Opening of Hope Center celebrated in Sophia


By Audrey Stanton-Smith

“They’ll know we are Christians by our love.”

“That’s what this is all about,” Gary Hartsog, secretary of The Hope Center Board of Directors, told a group of nearly 40 people gathered Palm Sunday afternoon at 410 West Main Street in Sophia to celebrate the dedication of a new community outreach center for Raleigh and Wyoming counties.

Sunday’s service at The Hope Center included words of thanks to board members, volunteers, contractors, churches, donors, and others involved in preparing the former doctor’s office for its new purpose.

Those in attendance also heard a message from Bishop Sandra Steiner Ball and an invitation from Southern District Superintendent Chip Bennett to spend time in prayer as they walked through the building, viewing the former exam rooms that will now serve as classrooms, meeting spaces, and hands-on learning labs.

Bennett called it “a shining example of what ministry can look like.”

“We so often get wrapped up in what we do not have, that we fail to recognize what we do have,” Bennett said, attributing the success of the debt-free building to the combined efforts of several United Methodist churches within the district, the conference, and from as far as Williamsburg, Va.

“This place is a way of offering help with honor and respect,” Hartsog said, explaining that visitors to The Hope Center won’t need to meet any economic guidelines or feel pressured to do anything other than be part of an environment that teaches practical ways to improve the lives of children, adults and seniors, free of charge.

‘If somebody needs help with math, we’ll set up a math cohort with three or four kids and tutors,” he said.

But math help is just one of the many skills volunteers with Hope in the Mountains, Inc. — a 501(c)(3) not-for-profit, ecumenical mission project of the Southern District of the West Virginia Conference of the United Methodist Church — plan to support at The Hope Center. The center intends to be a healthy environment that offers classes to adults in areas such as basic financial management and healthy cooking, and to students where help is needed with homework. Summer enrichment programs for children, including those involving Spring Heights, are in the planning stages.

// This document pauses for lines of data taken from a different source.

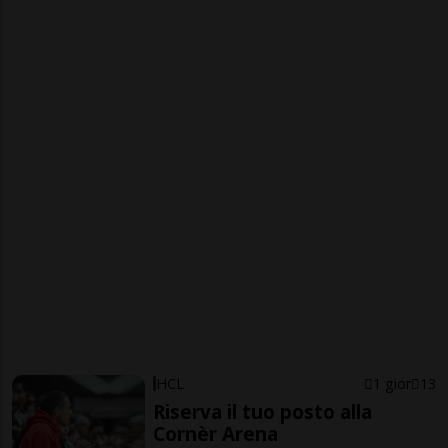
HCL
1 gior
13
Riserva il tuo posto alla
Cornèr Arena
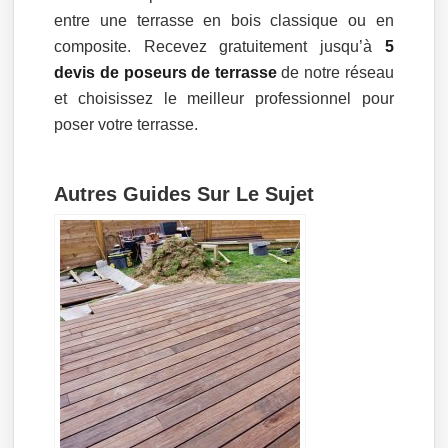
entre une terrasse en bois classique ou en
composite. Recevez gratuitement jusqu’à
5
devis de poseurs de terrasse
de notre réseau
et choisissez le meilleur professionnel pour
poser votre terrasse.
Autres Guides Sur Le Sujet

“I think the people who are involved in this project prayed deeply and listened for God’s direction, listened to the stories of the community,” Steiner Ball said. “They did not assume what was needed, but worked to get to know the community, listened to their desires, to their distress, to their pain, and in building this center, thought not about bricks and mortar but thought about how they can really help raise the people out of distress and give them hope and new life and new opportunities.” 

In her message, Steiner Ball quoted scripture from the book of Nehemiah, in which the wall of Jerusalem is rebuilt. 

“Nehemiah’s purpose was to elevate people … to bring hope and healing to the distressed. Isn’t that exactly what Jesus did in his ministry? He elevated the people and brought hope and healing to the distressed, and this is exactly the ministry to which we continue to be called today. This building’s purpose is to elevate people and to bring healing and hope to the distressed. It’s a good mission and a good ministry,”

This isn’t the first time the site has been used as a place of healing, Hartsog noted as he thanked Dr. Joseph Golden for giving Hope in the Mountains “one heck of a deal” when he retired and closed his practice.

“It’s a wonderful feeling,” Golden said of seeing what his old office has become. “We wanted the building to go to something that would be useful for the community, and this definitely is.”

“What’s happening here is another type of healing,” added Golden’s wife, Peggy Burkhardt. “His approach was always holistic, and that continues here with the healing of many things, the social issues and reasons behind why many people get sick.”